Users complain of Lightning cable issues due to corrosion


Apple has been taking criticism for its new Lightning connector since it was introduced alongside the iPhone 5 in 2012. The change instantly made millions of cases and other accessories incompatible, forcing users to either buy updated products or do without.

Those complaints have since spilled over into the Lightning cable’s durability, with the Apple Store showing a 1.5 star rating of the cable on over 1,200 reviews.  Apparently the cable is vulnerable to breakage, fraying, and according to a new report, corrosion as well…

Here’s more from ZDNet’s Jason O’Grady (via MacRumors):

“About a month ago the Apple Lightning to USB cable (PN: MD818ZM/A, $19) that I keep in my vehicle for charging my iPhone 5s began to fail. At first charging was intermittent, then within a week the cable wouldn’t charge my iPhone at all. A closer look at the male end of the Apple Lightning to USB cable reveals that several of the gold contacts have become corroded.”


And it’s not just O’Grady experiencing corrosion problems—several other users have taken to Apple’s support forums to complain of similar issues. Many of them said they were told by Apple the cause of the corrosion was moisture damage, but not everyone agrees.

Forum poster Jim Dion writes:

“I just returned a month old lightning cable and was told by the store that I had exposed it to moisture! When I said that I had not, they did not believe me, but it appeard that this was not the first one of these that they saw. They told me that they would replace it this one time but not again. This is why I pay them thousands of dollars, so that when a $3 cost cable fails they give me trouble?
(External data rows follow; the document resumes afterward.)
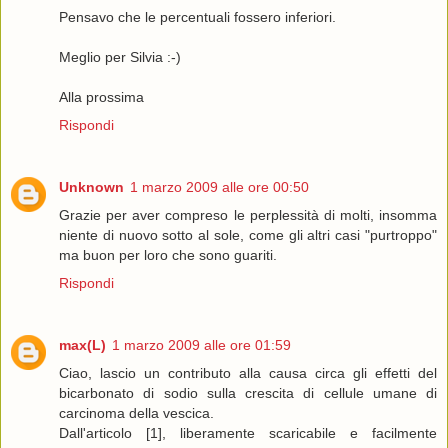
Pensavo che le percentuali fossero inferiori.
Meglio per Silvia :-)
Alla prossima
Rispondi
Unknown
1 marzo 2009 alle ore 00:50
Grazie per aver compreso le perplessità di molti, insomma
niente di nuovo sotto al sole, come gli altri casi "purtroppo"
ma buon per loro che sono guariti.
Rispondi
max(L)
1 marzo 2009 alle ore 01:59
Ciao, lascio un contributo alla causa circa gli effetti del
bicarbonato di sodio sulla crescita di cellule umane di
carcinoma della vescica.
Dall'articolo [1], liberamente scaricabile e facilmente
Not the way I would have handled it. They have a problem with this connector and are not prepared to admit it, so it is our fault.”
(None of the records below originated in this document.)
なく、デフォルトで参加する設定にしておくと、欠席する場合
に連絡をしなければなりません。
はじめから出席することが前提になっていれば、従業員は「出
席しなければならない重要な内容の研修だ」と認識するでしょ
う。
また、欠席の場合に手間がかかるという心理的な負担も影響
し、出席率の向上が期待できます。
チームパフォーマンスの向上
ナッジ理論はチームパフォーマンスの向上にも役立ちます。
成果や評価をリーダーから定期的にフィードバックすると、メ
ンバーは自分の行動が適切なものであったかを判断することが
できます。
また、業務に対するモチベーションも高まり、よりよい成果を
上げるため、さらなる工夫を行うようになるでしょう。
The complaints in the thread date all the way back to September 2012, but there are some recent posts as well. It sounds like Apple is now replacing these cables without issue, so if you are experiencing similar corrosion problems, it’s worth a trip to your local Apple Store.

But the bigger issue here is that malfunctioning charging components can be dangerous if undetected. In fact, Apple launched a trade-in program for third-party USB power adapters last fall following multiple reports where defective adapters caused fatal electrocutions.

Have you encountered any problems with your Lightning cables?